WHAT TO WORK ON -> Exact copy, no pictures: output all the records that follow.

*** Opening of RECORDS PROVIDED ***

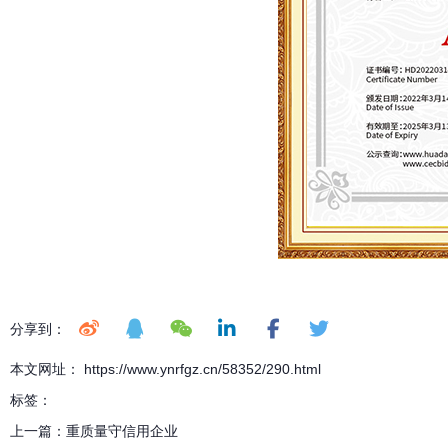
分享到：
本文网址： https://www.ynrfgz.cn/58352/290.html
标签：
上一篇：
重质量守信用企业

*** Close of RECORDS PROVIDED ***

RESPONSE AREA ->
分享到：
本文网址： https://www.ynrfgz.cn/58352/290.html
标签：
上一篇：
重质量守信用企业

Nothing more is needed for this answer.